6/2007
“Are you okay? You look a little pale.”
My preceptor was talking directly to me, and I heard him, but I couldn’t bring myself to answer. The truth was that I was most definitely NOT okay. I was not okay. But that wasn’t something that I wanted to put on display. I wanted to be the portrait of strength, not the sobbing wreck who wanted to toss her cookies right there next to her preceptor’s partner in the ambulance bay.
**********
“This, folks, is what I love about this job.” Scott, aka “The Preceptor” was sitting on the step on the side of the truck that led into the patient compartment. His partner, Danny Boy, was snoring loudly in the back of the truck. I sat in the front passenger’s seat, window open, just watching. He was physically beat, hell, we all were. 12 runs in ten hours. 12 runs that took twice as long as they should have because he had me with him. I was slow. I’ll admit it. I was being ridiculously thorough. Paperwork took longer, assessments took longer, everything took longer.

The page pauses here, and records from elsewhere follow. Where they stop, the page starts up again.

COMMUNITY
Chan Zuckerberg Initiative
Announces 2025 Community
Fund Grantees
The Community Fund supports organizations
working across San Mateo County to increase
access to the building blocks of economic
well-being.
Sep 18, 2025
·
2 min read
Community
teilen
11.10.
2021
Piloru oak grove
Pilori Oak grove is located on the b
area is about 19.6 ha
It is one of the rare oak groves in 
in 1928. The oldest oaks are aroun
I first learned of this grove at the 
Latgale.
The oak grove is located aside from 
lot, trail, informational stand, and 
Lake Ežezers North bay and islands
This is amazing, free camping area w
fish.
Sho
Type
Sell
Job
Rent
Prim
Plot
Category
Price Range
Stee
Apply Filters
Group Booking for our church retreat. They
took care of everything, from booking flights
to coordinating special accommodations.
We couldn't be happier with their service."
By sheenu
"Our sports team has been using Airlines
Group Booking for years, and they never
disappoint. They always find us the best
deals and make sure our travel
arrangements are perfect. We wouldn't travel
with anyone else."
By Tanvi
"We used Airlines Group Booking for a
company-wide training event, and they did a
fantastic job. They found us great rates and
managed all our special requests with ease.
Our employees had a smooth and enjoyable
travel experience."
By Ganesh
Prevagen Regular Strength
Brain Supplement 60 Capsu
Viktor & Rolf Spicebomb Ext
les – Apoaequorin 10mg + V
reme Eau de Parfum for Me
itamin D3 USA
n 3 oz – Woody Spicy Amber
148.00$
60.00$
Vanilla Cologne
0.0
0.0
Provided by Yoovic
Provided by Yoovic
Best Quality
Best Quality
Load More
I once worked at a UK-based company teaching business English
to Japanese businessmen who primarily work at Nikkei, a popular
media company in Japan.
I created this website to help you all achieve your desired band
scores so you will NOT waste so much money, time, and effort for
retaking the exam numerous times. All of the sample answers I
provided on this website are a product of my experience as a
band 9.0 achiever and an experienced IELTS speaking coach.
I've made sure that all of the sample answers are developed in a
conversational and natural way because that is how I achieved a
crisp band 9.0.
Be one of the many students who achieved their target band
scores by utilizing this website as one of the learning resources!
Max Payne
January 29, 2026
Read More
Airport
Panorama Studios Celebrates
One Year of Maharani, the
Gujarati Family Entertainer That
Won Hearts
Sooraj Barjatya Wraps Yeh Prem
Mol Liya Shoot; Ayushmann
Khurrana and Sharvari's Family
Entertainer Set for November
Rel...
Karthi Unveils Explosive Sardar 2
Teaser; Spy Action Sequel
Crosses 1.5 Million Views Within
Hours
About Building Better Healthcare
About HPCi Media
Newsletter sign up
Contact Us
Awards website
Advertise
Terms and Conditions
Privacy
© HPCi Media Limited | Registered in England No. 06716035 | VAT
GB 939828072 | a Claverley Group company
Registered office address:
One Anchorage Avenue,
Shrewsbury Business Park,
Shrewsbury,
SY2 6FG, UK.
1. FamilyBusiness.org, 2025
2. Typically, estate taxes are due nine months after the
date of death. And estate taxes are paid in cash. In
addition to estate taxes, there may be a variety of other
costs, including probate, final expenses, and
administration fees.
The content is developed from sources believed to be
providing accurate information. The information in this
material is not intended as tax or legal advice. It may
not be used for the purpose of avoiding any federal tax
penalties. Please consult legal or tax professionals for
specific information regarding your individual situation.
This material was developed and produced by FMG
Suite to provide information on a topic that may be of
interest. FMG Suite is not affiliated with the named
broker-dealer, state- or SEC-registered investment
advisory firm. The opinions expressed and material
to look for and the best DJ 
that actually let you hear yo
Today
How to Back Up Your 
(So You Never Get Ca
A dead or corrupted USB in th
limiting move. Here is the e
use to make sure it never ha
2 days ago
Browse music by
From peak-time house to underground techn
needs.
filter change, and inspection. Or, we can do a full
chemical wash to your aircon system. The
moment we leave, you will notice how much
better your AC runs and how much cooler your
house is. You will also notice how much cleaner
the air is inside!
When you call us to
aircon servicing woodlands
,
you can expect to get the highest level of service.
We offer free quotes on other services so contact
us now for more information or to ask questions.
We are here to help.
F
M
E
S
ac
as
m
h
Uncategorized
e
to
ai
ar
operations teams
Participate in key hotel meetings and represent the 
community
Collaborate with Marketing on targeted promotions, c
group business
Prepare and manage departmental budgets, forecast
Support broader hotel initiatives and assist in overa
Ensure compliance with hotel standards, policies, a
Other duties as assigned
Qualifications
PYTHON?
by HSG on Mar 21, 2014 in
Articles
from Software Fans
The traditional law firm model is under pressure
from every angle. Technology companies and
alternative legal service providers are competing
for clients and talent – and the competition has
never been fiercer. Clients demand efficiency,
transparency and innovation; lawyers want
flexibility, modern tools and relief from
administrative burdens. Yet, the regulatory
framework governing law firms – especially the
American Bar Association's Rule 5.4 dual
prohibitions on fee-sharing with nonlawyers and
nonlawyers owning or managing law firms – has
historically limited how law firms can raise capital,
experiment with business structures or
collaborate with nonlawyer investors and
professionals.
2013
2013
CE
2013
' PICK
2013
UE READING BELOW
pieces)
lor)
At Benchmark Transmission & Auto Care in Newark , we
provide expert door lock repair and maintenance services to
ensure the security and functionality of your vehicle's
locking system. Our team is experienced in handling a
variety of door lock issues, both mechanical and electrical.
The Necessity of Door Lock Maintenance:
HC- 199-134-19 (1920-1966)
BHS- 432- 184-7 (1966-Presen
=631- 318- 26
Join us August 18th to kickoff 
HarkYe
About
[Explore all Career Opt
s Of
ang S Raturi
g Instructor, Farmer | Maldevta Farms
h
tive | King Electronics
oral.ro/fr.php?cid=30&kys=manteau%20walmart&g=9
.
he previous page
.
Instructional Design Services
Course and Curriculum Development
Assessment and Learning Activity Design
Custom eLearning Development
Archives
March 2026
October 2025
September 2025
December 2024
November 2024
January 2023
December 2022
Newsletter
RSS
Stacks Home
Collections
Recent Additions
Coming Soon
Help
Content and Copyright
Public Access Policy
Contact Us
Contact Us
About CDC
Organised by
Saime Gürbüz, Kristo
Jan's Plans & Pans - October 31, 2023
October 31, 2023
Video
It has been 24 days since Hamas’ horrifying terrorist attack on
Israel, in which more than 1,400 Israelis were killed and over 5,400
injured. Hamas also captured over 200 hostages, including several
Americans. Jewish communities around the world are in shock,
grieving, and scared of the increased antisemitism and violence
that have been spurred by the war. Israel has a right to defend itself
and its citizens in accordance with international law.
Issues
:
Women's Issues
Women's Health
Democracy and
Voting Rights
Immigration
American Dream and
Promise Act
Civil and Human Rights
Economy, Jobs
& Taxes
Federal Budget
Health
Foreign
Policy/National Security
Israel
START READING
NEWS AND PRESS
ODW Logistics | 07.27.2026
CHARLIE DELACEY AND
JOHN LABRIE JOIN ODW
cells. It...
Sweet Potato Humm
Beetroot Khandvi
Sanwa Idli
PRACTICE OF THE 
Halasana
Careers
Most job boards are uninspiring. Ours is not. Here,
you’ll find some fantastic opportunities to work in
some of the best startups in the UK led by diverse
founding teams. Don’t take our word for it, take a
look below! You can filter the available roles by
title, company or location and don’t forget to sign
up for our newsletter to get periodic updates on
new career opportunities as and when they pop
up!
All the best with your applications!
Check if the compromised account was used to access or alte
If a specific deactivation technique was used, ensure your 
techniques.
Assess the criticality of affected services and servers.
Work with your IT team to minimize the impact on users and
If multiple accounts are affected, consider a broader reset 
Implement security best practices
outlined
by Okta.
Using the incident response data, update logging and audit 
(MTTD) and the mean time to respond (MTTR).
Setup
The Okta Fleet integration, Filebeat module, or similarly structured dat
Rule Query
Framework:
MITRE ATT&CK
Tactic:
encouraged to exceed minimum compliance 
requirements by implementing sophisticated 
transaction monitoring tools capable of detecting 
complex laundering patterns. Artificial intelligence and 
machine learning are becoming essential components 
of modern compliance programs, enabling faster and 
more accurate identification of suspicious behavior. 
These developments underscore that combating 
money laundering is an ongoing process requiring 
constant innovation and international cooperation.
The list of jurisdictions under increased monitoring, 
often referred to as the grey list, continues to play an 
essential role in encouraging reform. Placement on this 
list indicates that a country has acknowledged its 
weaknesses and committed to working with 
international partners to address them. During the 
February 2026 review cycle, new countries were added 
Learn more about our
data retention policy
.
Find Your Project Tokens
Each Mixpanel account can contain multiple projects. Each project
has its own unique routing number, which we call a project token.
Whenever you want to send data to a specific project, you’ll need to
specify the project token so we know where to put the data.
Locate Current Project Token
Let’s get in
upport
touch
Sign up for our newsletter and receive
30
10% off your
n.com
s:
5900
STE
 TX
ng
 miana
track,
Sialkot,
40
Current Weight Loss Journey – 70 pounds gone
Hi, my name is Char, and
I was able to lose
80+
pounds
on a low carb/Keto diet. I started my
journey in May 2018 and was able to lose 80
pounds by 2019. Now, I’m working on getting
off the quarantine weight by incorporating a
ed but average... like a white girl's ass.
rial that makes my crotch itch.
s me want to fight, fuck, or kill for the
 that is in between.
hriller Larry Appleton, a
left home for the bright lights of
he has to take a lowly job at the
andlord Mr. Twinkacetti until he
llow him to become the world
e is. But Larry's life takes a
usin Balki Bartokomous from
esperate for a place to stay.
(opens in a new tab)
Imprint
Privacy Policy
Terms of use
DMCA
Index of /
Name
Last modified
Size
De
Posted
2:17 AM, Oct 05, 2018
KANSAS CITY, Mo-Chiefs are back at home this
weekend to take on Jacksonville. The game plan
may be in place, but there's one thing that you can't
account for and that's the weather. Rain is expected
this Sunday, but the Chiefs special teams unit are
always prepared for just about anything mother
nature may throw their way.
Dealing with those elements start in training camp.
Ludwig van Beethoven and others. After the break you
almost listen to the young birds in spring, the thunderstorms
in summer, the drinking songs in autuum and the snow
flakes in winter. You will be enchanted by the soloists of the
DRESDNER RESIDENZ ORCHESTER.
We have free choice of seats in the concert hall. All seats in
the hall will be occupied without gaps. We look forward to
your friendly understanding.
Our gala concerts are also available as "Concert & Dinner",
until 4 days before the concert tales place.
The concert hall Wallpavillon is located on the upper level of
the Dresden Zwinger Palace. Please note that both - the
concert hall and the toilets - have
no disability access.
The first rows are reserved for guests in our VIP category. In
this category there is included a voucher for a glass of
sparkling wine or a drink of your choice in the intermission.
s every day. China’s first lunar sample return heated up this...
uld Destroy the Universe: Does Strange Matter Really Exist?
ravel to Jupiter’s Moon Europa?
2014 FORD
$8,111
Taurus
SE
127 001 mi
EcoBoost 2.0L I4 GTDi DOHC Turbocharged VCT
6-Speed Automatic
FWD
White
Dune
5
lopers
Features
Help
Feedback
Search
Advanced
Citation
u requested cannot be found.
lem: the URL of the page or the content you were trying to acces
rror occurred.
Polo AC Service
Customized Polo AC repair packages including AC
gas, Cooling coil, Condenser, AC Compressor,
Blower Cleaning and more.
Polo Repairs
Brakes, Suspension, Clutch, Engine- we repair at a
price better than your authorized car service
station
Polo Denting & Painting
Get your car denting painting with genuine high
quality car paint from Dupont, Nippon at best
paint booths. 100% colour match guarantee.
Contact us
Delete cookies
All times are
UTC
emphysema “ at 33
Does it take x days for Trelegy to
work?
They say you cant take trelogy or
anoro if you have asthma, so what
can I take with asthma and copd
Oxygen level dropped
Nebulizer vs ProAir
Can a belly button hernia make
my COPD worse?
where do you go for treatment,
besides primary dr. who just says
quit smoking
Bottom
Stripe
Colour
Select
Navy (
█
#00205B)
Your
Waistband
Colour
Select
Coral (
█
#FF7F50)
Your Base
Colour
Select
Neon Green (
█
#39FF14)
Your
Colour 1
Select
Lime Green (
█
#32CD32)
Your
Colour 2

It had been a long day, but it was ending in spectacular fashion. We were on standby at a house fire. For a girl who has had zero fire experience, it was fantastic to watch. Every color in the spectrum was lighting up the summer sky. It was the first time in my life that I thought that I might want to learn more about this “fire stuff”. I was watching the flames when I heard a frantic voice. A screaming voice.
“WE HAVE A KID!”
No. No no no. No kid. No people. The house was supposed to be empty. Scott jumped from his seat and was in the back of the truck before our information had a chance to make it’s way from my brain to my body. He was screaming at Danny Boy to “Wakethefuckup” while he furiously grabbed at whatever equipment we could possibly need.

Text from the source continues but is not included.